Part 2: The Path Back to Wonder
In my own spiritual journey, I have discovered that the moments of deepest connection with God often come not when I am trying to figure something out but when I allow myself to not know, to rest in mystery, to trust that there are forms of communication happening beneath the level of my conscious understanding. Prayer, at its most profound, becomes less like problem-solving and more like the way a child might approach a beloved grandparent—with complete trust, open affection, and no agenda other than to be present.
This is where the practice of Sacred Noticing becomes essential. When we begin to pay attention to the spiritual dimension of our everyday experiences—when we notice the way morning light transforms an ordinary room into something luminous, when we feel the mysterious peace that sometimes emerges from silence, when we recognize the sacred in a stranger’s smile; we are recovering our childlike capacity to see with the eyes of the heart.
Sacred Noticing is not about forcing spiritual meaning onto ordinary events but about recovering our natural ability to recognize the spiritual that is already present in all that surrounds us. Children do this instinctively. They see faces in clouds, personalities in stuffed animals, magic in puddles after rain. They have not yet learned to dismiss these perceptions as “just imagination.”

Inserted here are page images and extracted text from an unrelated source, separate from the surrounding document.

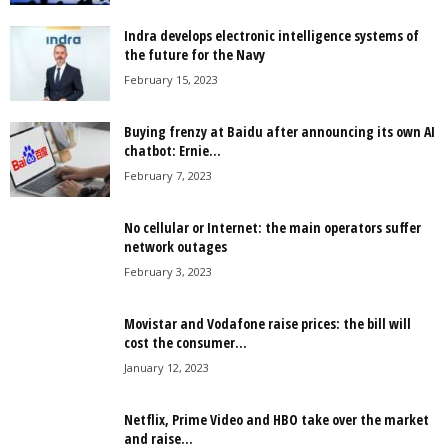
Indra develops electronic intelligence systems of
the future for the Navy
February 15, 2023
Buying frenzy at Baidu after announcing its own AI
chatbot: Ernie...
February 7, 2023
No cellular or Internet: the main operators suffer
network outages
February 3, 2023
Movistar and Vodafone raise prices: the bill will
cost the consumer...
January 12, 2023
Netflix, Prime Video and HBO take over the market
and raise...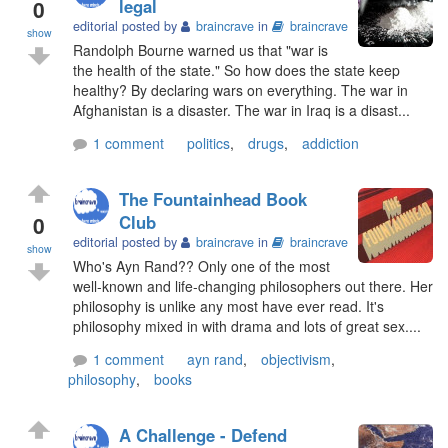
0
legal
editorial posted by
braincrave
in
braincrave
show
Randolph Bourne warned us that "war is
the health of the state." So how does the state keep
healthy? By declaring wars on everything. The war in
Afghanistan is a disaster. The war in Iraq is a disast...
1 comment
politics
,
drugs
,
addiction
The Fountainhead Book
0
Club
editorial posted by
braincrave
in
braincrave
show
Who's Ayn Rand?? Only one of the most
well-known and life-changing philosophers out there. Her
philosophy is unlike any most have ever read. It's
philosophy mixed in with drama and lots of great sex....
1 comment
ayn rand
,
objectivism
,
philosophy
,
books
A Challenge - Defend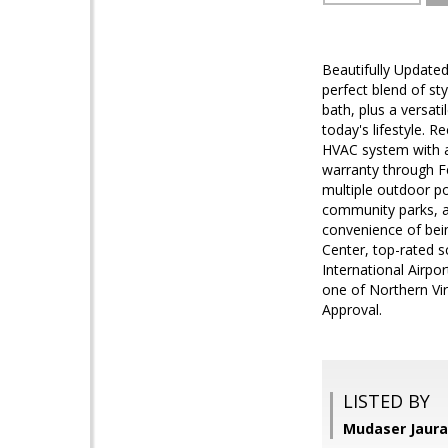
Beautifully Update
perfect blend of st
bath, plus a versati
today's lifestyle. R
HVAC system with a
warranty through F
multiple outdoor po
community parks, an
convenience of bei
Center, top-rated s
International Airpor
one of Northern Vir
Approval.
LISTED BY
Mudaser Jaura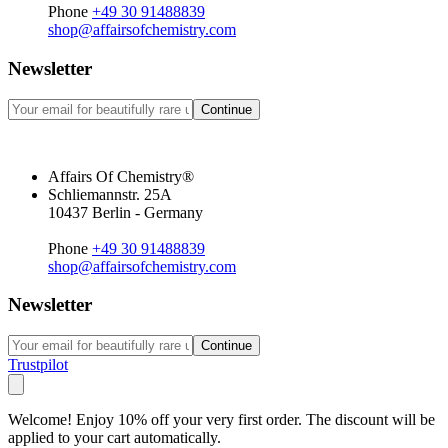
Phone
+49 30 91488839
shop@affairsofchemistry.com
Newsletter
Continue
Affairs Of Chemistry®
Schliemannstr. 25A
10437 Berlin - Germany
Phone
+49 30 91488839
shop@affairsofchemistry.com
Newsletter
Continue
Trustpilot
Welcome! Enjoy 10% off your very first order. The discount will be
applied to your cart automatically.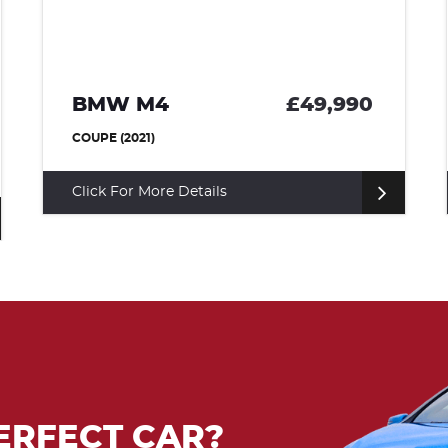
BMW I8
£36,500
COUPE (2015)
Click For More Details
ERFECT CAR?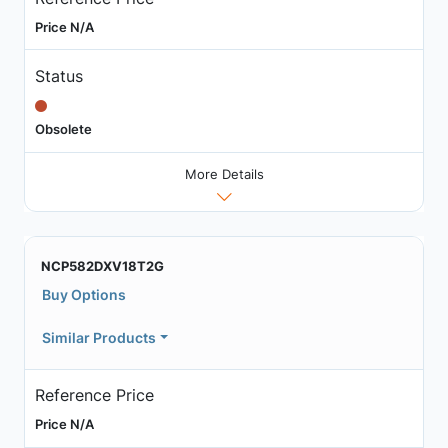
Price N/A
Status
Obsolete
More Details
NCP582DXV18T2G
Buy Options
Similar Products
Reference Price
Price N/A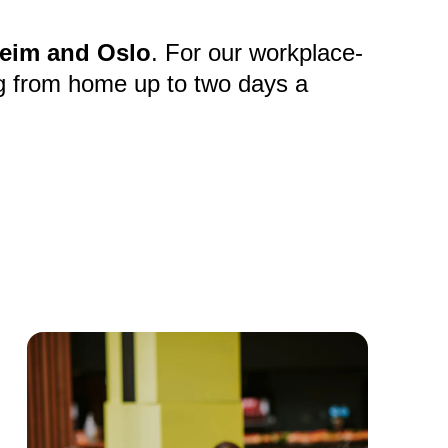
eim and Oslo
. For our workplace-
g from home up to two days a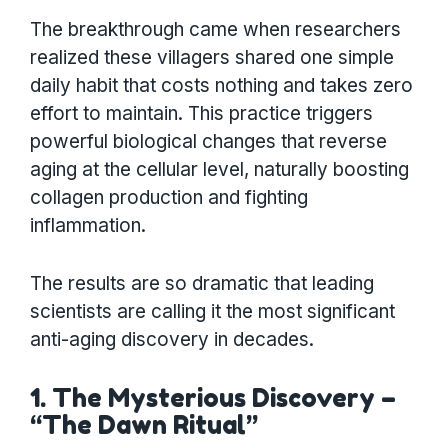
The breakthrough came when researchers
realized these villagers shared one simple
daily habit that costs nothing and takes zero
effort to maintain. This practice triggers
powerful biological changes that reverse
aging at the cellular level, naturally boosting
collagen production and fighting
inflammation.
The results are so dramatic that leading
scientists are calling it the most significant
anti-aging discovery in decades.
1. The Mysterious Discovery –
“The Dawn Ritual”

But what if imagination is a form of spiritual perception? What if the ability to see meaning, beauty, and connection where others see only material reality is not childish but deeply wise? What if we have educated ourselves out of precisely the kind of awareness that our souls most need?

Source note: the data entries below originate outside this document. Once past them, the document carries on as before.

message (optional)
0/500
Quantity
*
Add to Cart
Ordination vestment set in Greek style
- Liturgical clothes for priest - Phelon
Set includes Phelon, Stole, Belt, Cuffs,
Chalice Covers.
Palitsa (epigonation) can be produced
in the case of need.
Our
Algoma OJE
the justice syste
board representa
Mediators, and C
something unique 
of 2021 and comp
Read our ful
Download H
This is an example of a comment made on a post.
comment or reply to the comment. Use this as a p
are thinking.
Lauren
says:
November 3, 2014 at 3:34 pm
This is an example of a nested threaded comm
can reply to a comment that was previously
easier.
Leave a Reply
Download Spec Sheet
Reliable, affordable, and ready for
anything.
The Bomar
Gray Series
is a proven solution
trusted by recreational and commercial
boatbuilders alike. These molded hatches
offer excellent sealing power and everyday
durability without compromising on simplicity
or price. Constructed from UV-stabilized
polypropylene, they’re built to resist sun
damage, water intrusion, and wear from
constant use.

The path back to the open eyes of the heart does not require abandoning intellectual rigor or scientific thinking. Rather, it asks us to expand our definition of knowledge to include other forms of truth. We can appreciate both the biochemistry of love and its mystery, both the neuroscience of consciousness and the reality of the soul, both the physics of light and its capacity to serve as a metaphor for divine illumination.

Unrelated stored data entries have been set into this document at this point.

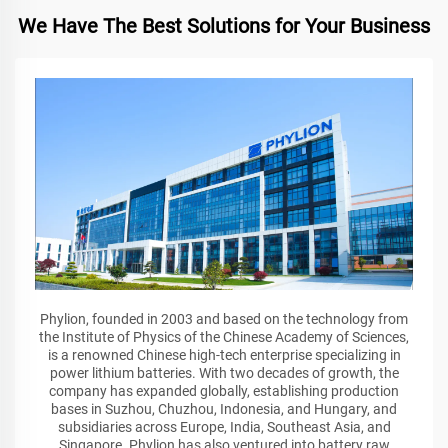
We Have The Best Solutions for Your Business
Phylion, founded in 2003 and based on the technology from
the Institute of Physics of the Chinese Academy of Sciences,
is a renowned Chinese high-tech enterprise specializing in
power lithium batteries. With two decades of growth, the
company has expanded globally, establishing production
bases in Suzhou, Chuzhou, Indonesia, and Hungary, and
subsidiaries across Europe, India, Southeast Asia, and
Singapore. Phylion has also ventured into battery raw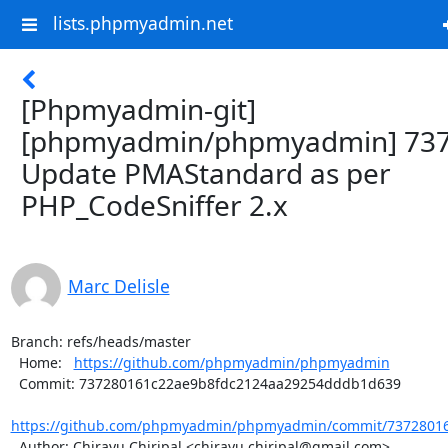
lists.phpmyadmin.net
[Phpmyadmin-git]
[phpmyadmin/phpmyadmin] 737
Update PMAStandard as per
PHP_CodeSniffer 2.x
Marc Delisle
Branch: refs/heads/master

  Home:   
https://github.com/phpmyadmin/phpmyadmin
  Commit: 737280161c22ae9b8fdc2124aa29254dddb1d639

https://github.com/phpmyadmin/phpmyadmin/commit/73728016
  Author: Chirayu Chiripal <chirayu.chiripal@gmail.com>
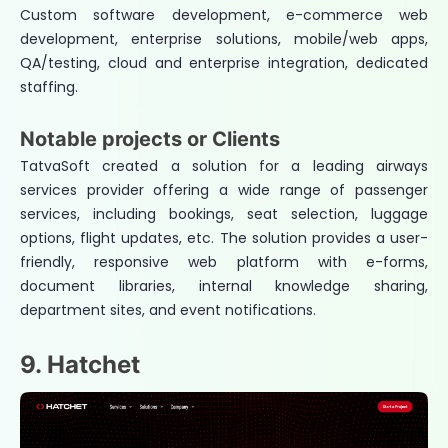
Custom software development, e-commerce web
development, enterprise solutions, mobile/web apps,
QA/testing, cloud and enterprise integration, dedicated
staffing.
Notable projects or Clients
TatvaSoft created a solution for a leading airways
services provider offering a wide range of passenger
services, including bookings, seat selection, luggage
options, flight updates, etc. The solution provides a user-
friendly, responsive web platform with e-forms,
document libraries, internal knowledge sharing,
department sites, and event notifications.
9. Hatchet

This integration requires what I think of as “both/and” thinking rather than “either/or” thinking. We can be both intellectually sophisticated and spiritually receptive, both scientifically literate and mystically aware, both educated and wonder-filled. The child within us is not the part that needs to be outgrown but the part that needs to be reclaimed and integrated with our adult wisdom.
The practice begins simply: looking at the world around us with fresh eyes, allowing ourselves to be moved by beauty without needing to analyze it, trusting our interior responses to people and situations even when we cannot explain them logically. It means permitting ourselves to be amazed by ordinary miracles—the fact that we can love and be loved, that consciousness exists at all, that meaning emerges from mystery.
When we recover this childlike capacity for wonder, we do not become less intelligent; we become more fully human. We reconnect with the part of ourselves that can receive love without earning it, that can rest in mystery without solving it, that can trust the goodness of existence even when we cannot prove it scientifically.
The divine resides deeply within us all, but it often communicates through channels that our overly educated minds have learned to dismiss. The child within us knows this intuitively. That child is still there, waiting patiently for us to remember how to see with eyes of wonder, how to trust what cannot be proven, how to remain open to the mysteries that our hearts recognize even when our minds cannot comprehend them.
Perhaps today we might risk looking at our world through the open eyes of the heart of a child. We might notice the way light falls across our kitchen table and allow ourselves to see it as a gift rather than merely photons behaving according to physical laws. We might feel the love of someone close to us and trust that this love is as real as anything that can be measured, as true as any scientific fact.
In recovering our childlike capacity for wonder, we do not become naive; we become wise in a different way. We learn to live in both worlds—the world of measurement and the world of mystery, the realm of proof and the realm of trust. And in that integration, we find ourselves home again in the place we never really left but had simply forgotten how to see: the kingdom of heaven that exists wherever hearts remain open to the divine that dances through all things, waiting patiently for eyes willing to see and souls ready to receive.